In Arabic, “withaqeyya” is a shrub in the olive tree family that blooms with white flowers and is used by farmers to create natural fences. To the southern Lebanese archivist Amani Rammal, founder of the Withaqeyya archive, this tree embodies resistance, rooted in and woven into the land itself. By transforming personal documents into a public record, Rammal’s project insists that ordinary people resisting Zionism are the true architects of Lebanon’s contemporary history.
Rammal launched Withaqeyya on October 7, 2024, spurred to action by the Zionist genocide in Gaza and the war on Lebanon. At the time of this interview, she had established a temporary museum in the southern Lebanese village of Harouf, showcasing a selection from the nearly 3,000 records she has amassed since 2008. That is when Rammal began building her collection, starting with documents and artifacts preserved in the homes of family and relatives before expanding the collection’s scope in 2017. The archive includes faded maps, identification cards, and Zionist army fatigues.
Rammal describes Withaqeyya as a philosophical rebellion against the privatization of collective memory, inviting resistance through the sharing and collectivization of personal histories. The archive resists historical erasure first, then seeks to challenge and supersede state narratives, pushing toward a fuller and more inclusive understanding of Lebanon’s past and present.
The Public Source visited the exhibition on April 26, 2025, its final day in Harouf, and spoke with Rammal, who guided us through Withaqeyya’s collection and discussed the experiences that compelled her to preserve artifacts from the Israeli occupation.
Since then, ongoing waves of Israeli attacks on the South have forced her to close the temporary museum in Harouf. Following a series of attacks on Dahieh, she has had to relocate the archive multiple times to keep it safe.

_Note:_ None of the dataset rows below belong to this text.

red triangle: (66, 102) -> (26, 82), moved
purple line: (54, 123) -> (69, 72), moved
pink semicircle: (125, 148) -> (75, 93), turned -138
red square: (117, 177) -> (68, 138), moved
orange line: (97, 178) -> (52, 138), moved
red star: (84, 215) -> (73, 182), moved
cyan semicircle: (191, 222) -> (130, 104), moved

To secure the archive’s future, Rammal aims to establish a permanent museum to house and showcase the Withaqeyya collection. The museum would be her way to honor those who lived under and resisted Israeli occupation in southern Lebanon, providing a community space for engagement, training sessions for volunteers, and research-driven archival work. Rammal is exploring the possibility of reopening the museum in Beirut while prioritizing the digitization of the archive to ensure its longevity and broaden its access.
In the meantime, she organizes workshops on oral history, popular archiving, writing memoirs and personal journals as tools for documenting forced migration and displacement. Participants share writings on life and loss amid the ongoing war, fulfilling one of Rammal’s primary goals: transferring vital knowledge and documentation practices to upcoming generations.